The EntityManager.DefaultEntityReferenceStrategy can be set on the manager to control all property navigation within the EntityManager.  If you haven't set the DefaultEntityReferencyStrategy, then the EntityReferenceStrategy.Default is used.  There are three predefined EntityReferenceStrategy choices, but you can also define your own.  The predefined choices are:

EntityReferenceStrategy.Default - Lazily load the navigation property.  Will be synchronous in .NET applications and asynchronous in other environments.
EntityReferenceStrategy.NoLoad - Suppress property loading.  This is most frequently used when the reference data is already available in cache and you don't want a data source query to be executed.
EntityReferenceStrategy.DefaultAsync - Lazily load the navigation property, asynchronously.

Asynchronous property navigation presents a challenge:  property navigation by its nature must return an immediate result. If the query needs to execute asynchronously, then this immediate result must have some way of indicating that it is not (yet) a real result and that the 'real' result is coming. This introduces the concepts of a PendingEntity and a PendingEntityList.  

Scalar properties and the PendingEntity

A scalar navigation property is one which returns a single instance of the reference entity and not a collection of entities.  For example, Order.Customer is a scalar navigation property.

If a scalar navigation property is loaded asynchronously it will be a pending entity until loaded.  You can check if an entity instance is pending via the EntityAspect.IsPendingEntity property.

When a pending entity is finally loaded into cache, the PendingEntityResolved event will be fired.

For example:

C#
   Order anOrder = await manager.Orders.AsScalarAsync().FirstOrDefault();
  // Access the customer property:
  var customer = anOrder.Customer;
  bool isPending = customer.EntityAspect.IsPendingEntity;
  if (isPending) {
      customer.EntityAspect.PendingEntityResolved += (o, e) => {
         MessageBox.Show("Your customer is here!");
      };
   }

Collection properties and the PendingEntityList

A navigation property returning a collection will return a PendingEntityList when it must be loaded asynchronously.  Once loaded, the PendingEntityListResolved event is fired.

C#
  Customer customer = await manager.Customers.AsScalarAsync().FirstOrDefault();
 // Access the orders:
 var orders = customer.Orders;
 bool isPending = orders.IsPendingEntityList;
 if (isPending) {
     orders.PendingEntityListResolved += (o,e) => {
        MessageBox.Show("Your orders have arrived!")
     };
  }   

Deferred retrieval

When does the EntityManager fetch myOrder’s line items from the data source?

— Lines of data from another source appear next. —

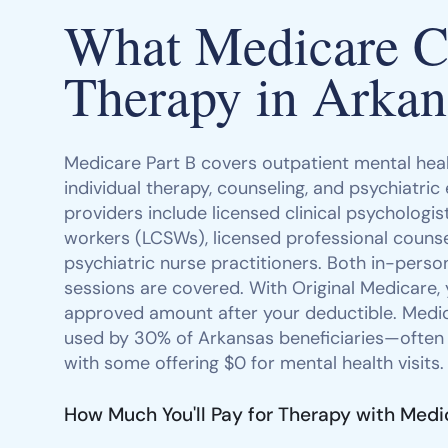
What Medicare Co
Therapy in Arkan
Medicare Part B covers outpatient mental heal
individual therapy, counseling, and psychiatric
providers include licensed clinical psychologists
workers (LCSWs), licensed professional counse
psychiatric nurse practitioners. Both in-person
sessions are covered. With Original Medicare,
approved amount after your deductible. Med
used by 30% of Arkansas beneficiaries—often
with some offering $0 for mental health visits.
How Much You'll Pay for Therapy with Medi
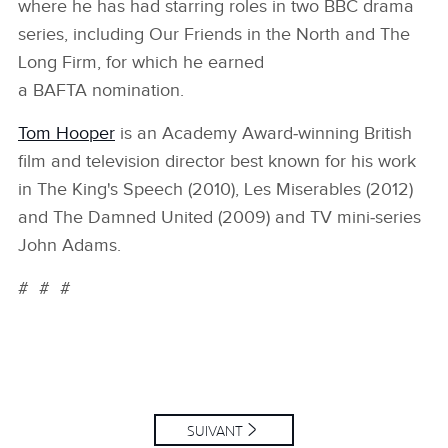
where he has had starring roles in two BBC drama
series, including Our Friends in the North and The
Long Firm, for which he earned
a BAFTA nomination.
Tom Hooper
is an Academy Award‑winning British
film and television director best known for his work
in The King's Speech (2010), Les Miserables (2012)
and The Damned United (2009) and TV mini‑series
John Adams.
# # #
SUIVANT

We might have written DevForce to fetch them automatically when it fetched myOrder. But if DevForce were to get the line items automatically, why stop there? It could get the customer for the order, the sales rep for the order, and the products for each line item.

Those are just the immediate neighbors. It could get the customer’s headquarter address, the sales rep’s address and manager, and each product’s manufacturer. If it continued like this, it might fetch most of the database.

Retrieving the entire graph is obviously wasteful and infeasible. How often do we want to know the manager of the sales rep who booked the order? Clearly we have to prune the object graph. But where do we prune? How can we know in advance which entities we will need and which we can safely exclude?

We cannot know. Fortunately, we don’t have to know. We don’t have to know if we can be certain of continuous connection to the data source. If we expect the application to run offline, we’ll have to anticipate the related entities we’ll need and pre-fetch them. We’ll get to this issue later. We keep it simple. We use an entity query to get the root entities (such as myOrder). Then we use entity navigation to retrieve neighboring related entities as we need them.

This just-in-time approach is called deferred retrieval (also known as "lazy instantiation", "lazy loading", "Just-In-Time [JIT] data retrieval", and so on).